-- THE DATA follows --
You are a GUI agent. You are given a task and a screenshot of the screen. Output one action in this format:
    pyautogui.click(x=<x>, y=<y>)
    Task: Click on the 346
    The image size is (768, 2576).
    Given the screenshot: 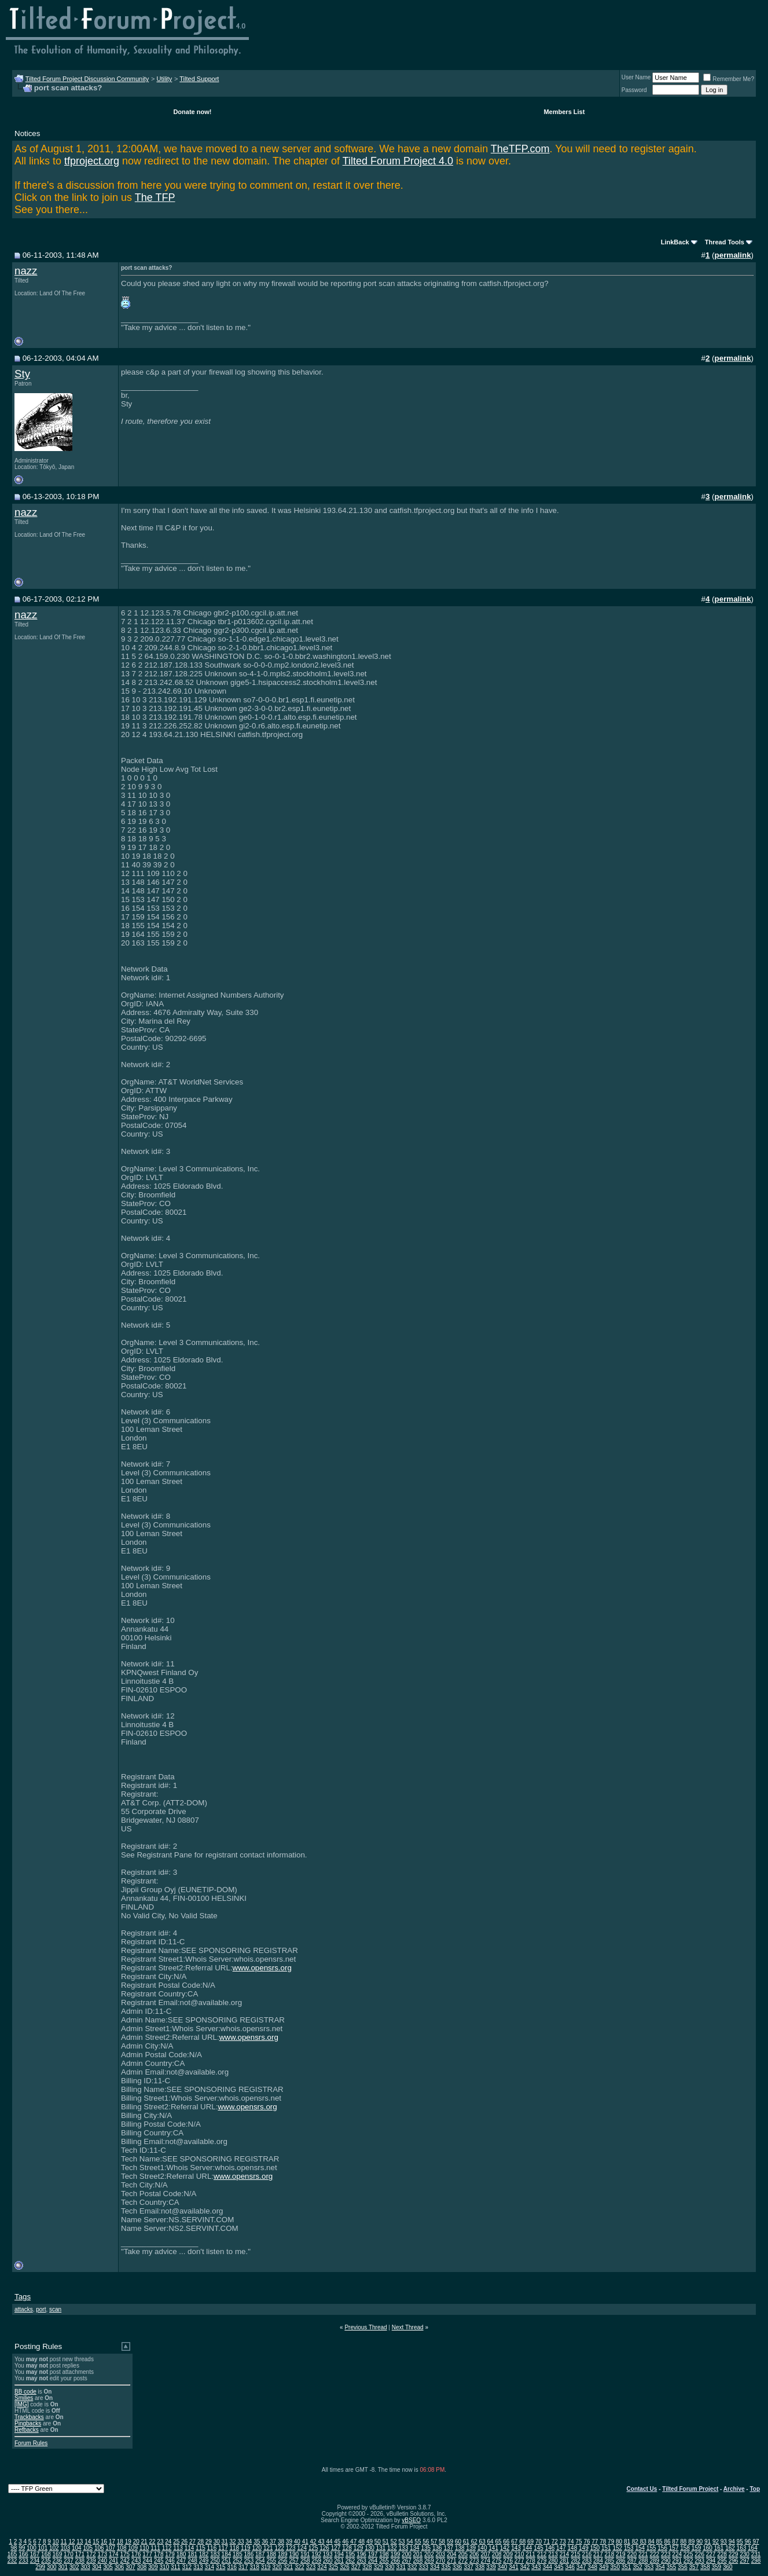 What is the action you would take?
    pyautogui.click(x=570, y=2567)
    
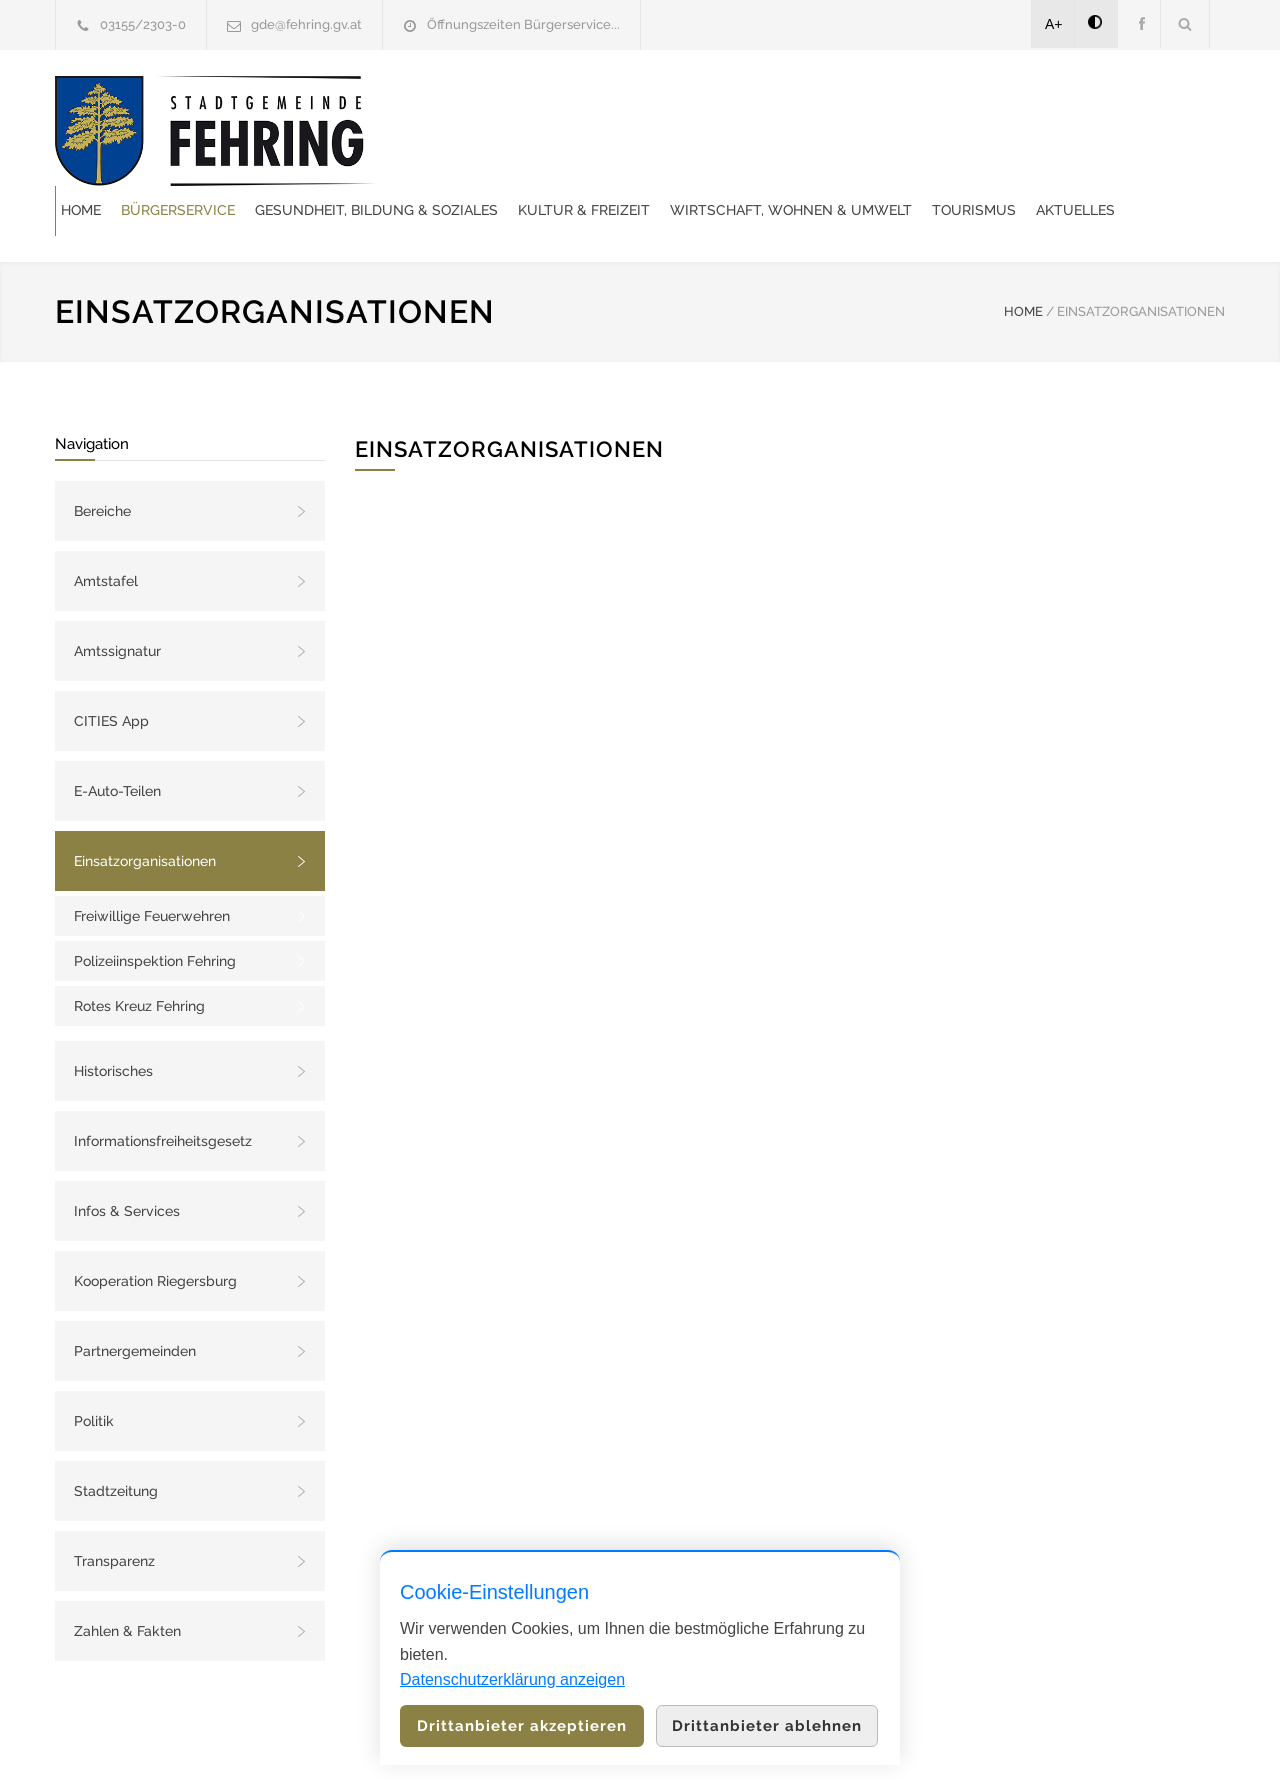 Image resolution: width=1280 pixels, height=1789 pixels. I want to click on Wirtschaft, Wohnen & Umwelt, so click(557, 155).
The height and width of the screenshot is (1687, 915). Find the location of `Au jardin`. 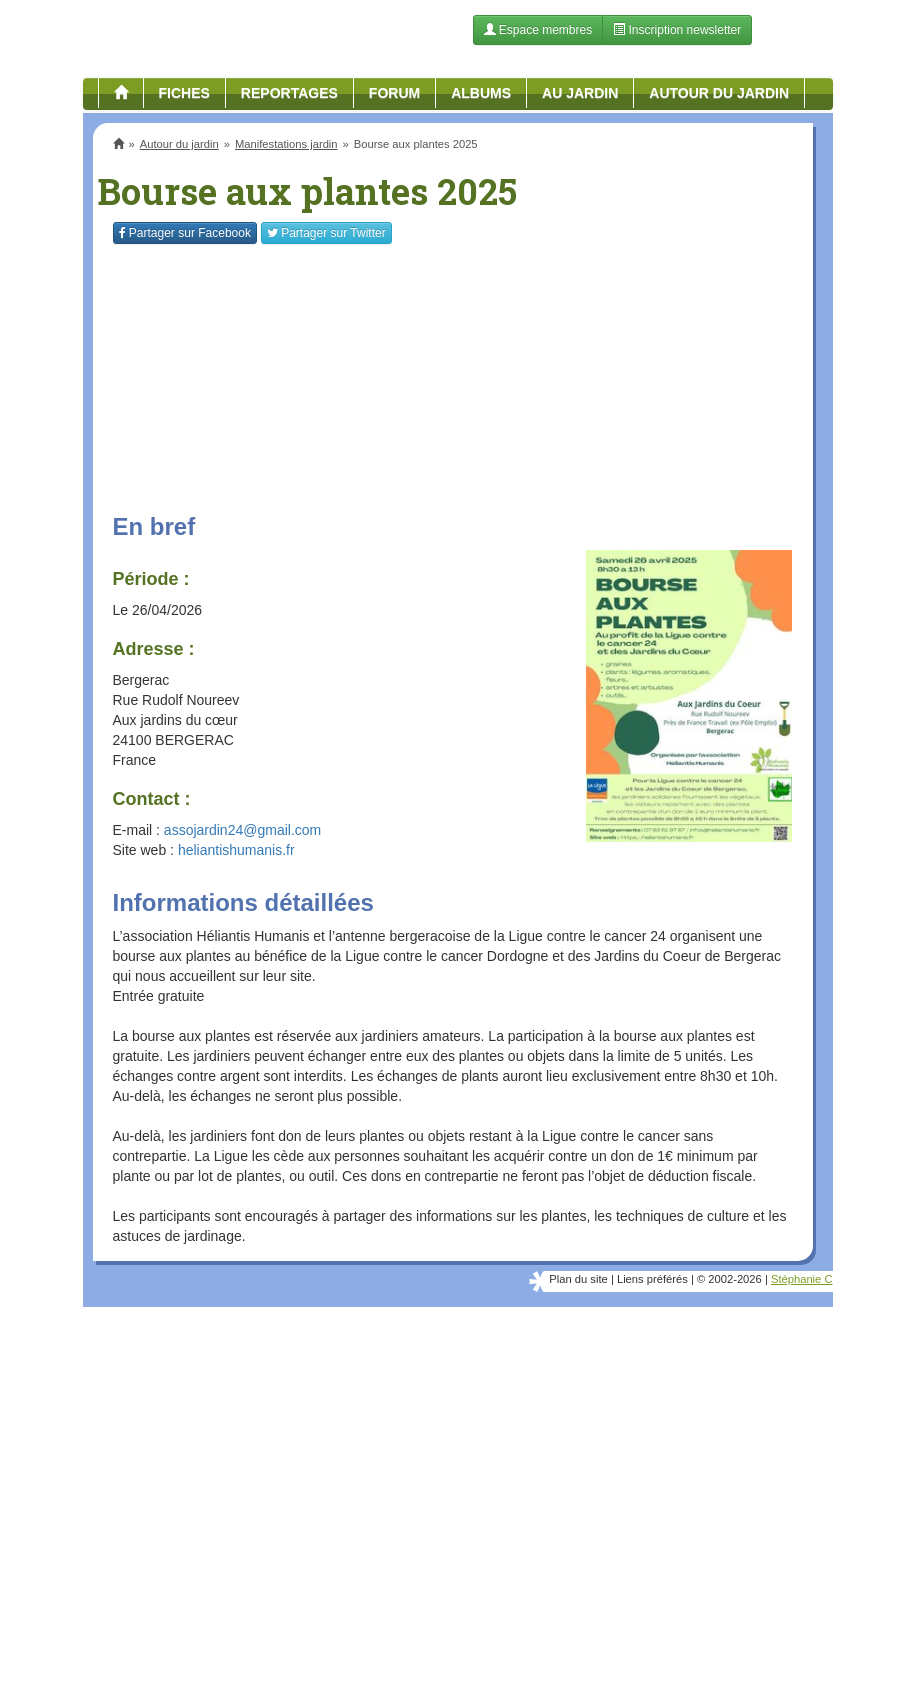

Au jardin is located at coordinates (580, 93).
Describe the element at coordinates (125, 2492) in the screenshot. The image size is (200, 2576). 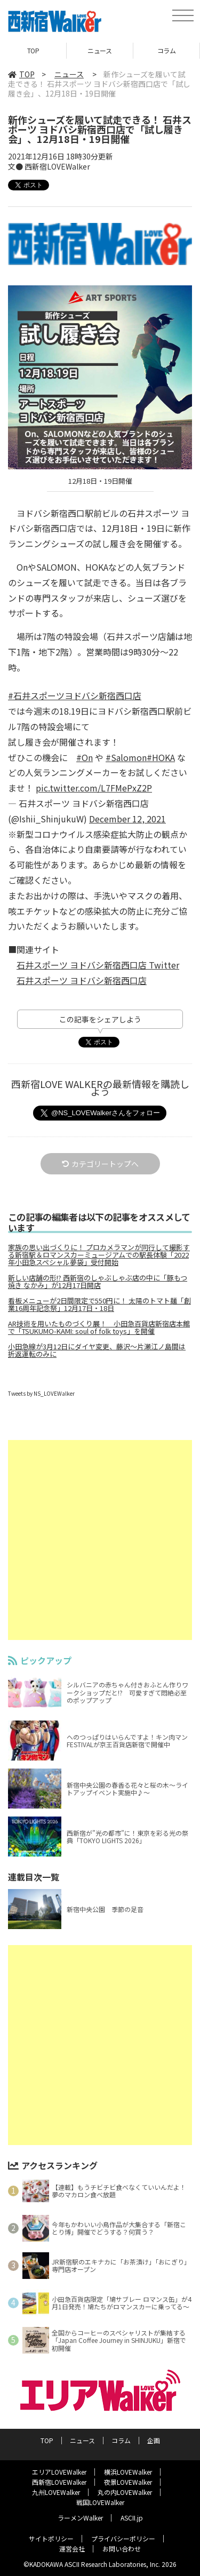
I see `丸の内LOVEWalker` at that location.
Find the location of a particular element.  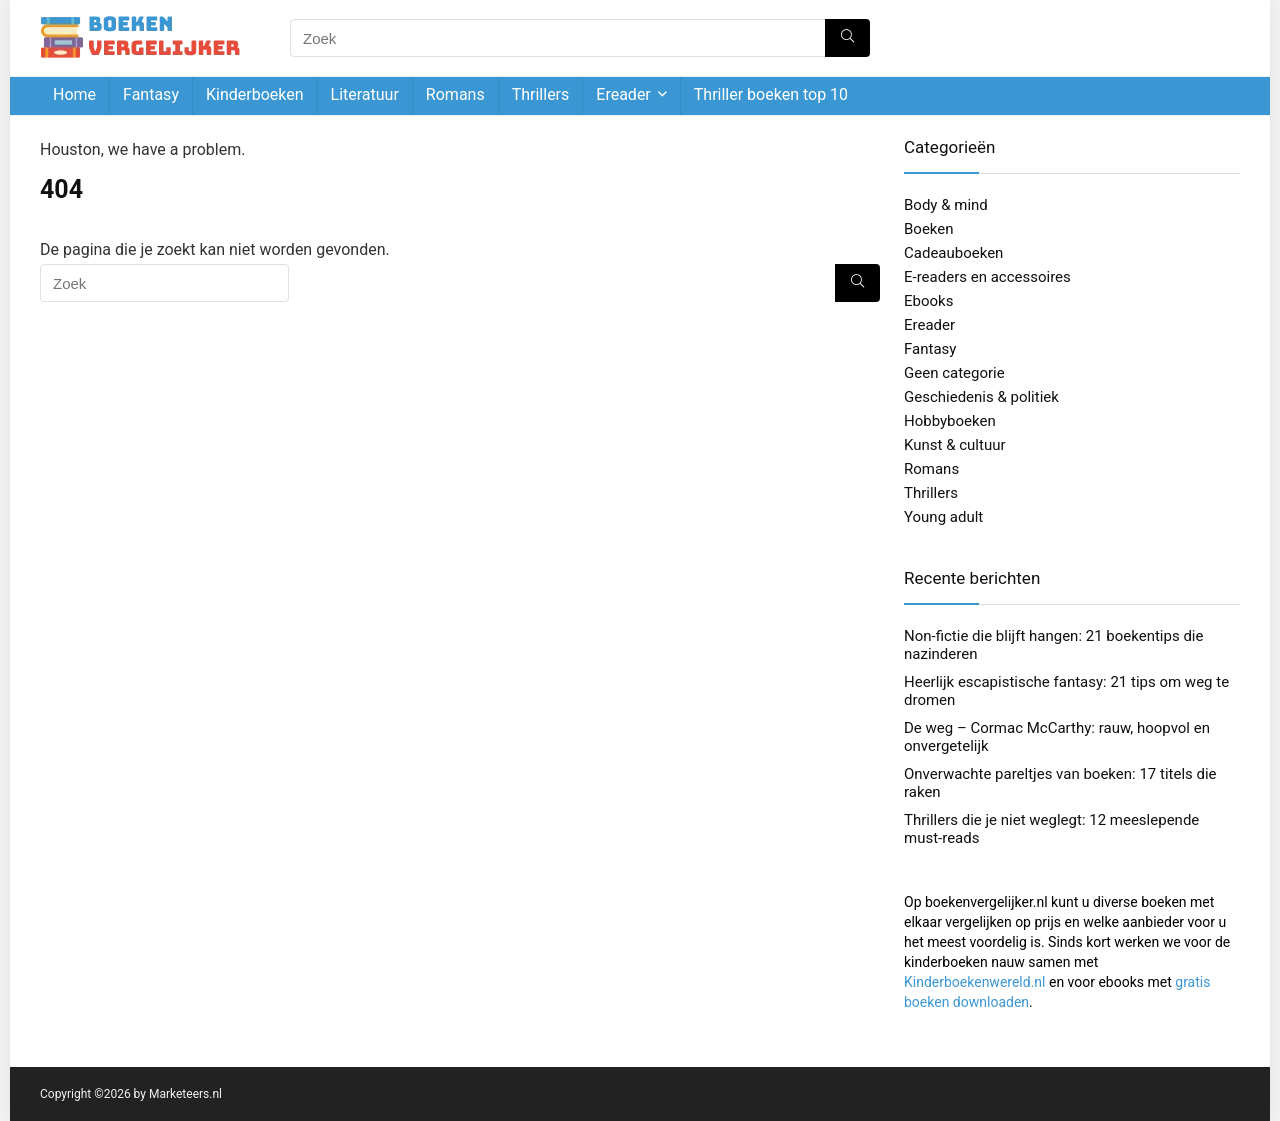

Body & mind is located at coordinates (946, 205).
-- THE DATA concluded --
TASK PROMPT>
Repeat nothing but the lines from the one containing "Describe the element" through the end of the entries, exactly, and skip the pictures.

YOUR SOLUTION>
Describe the element at coordinates (125, 2492) in the screenshot. The image size is (200, 2576). 
I see `丸の内LOVEWalker` at that location.
Find the location of a particular element.  

Body & mind is located at coordinates (946, 205).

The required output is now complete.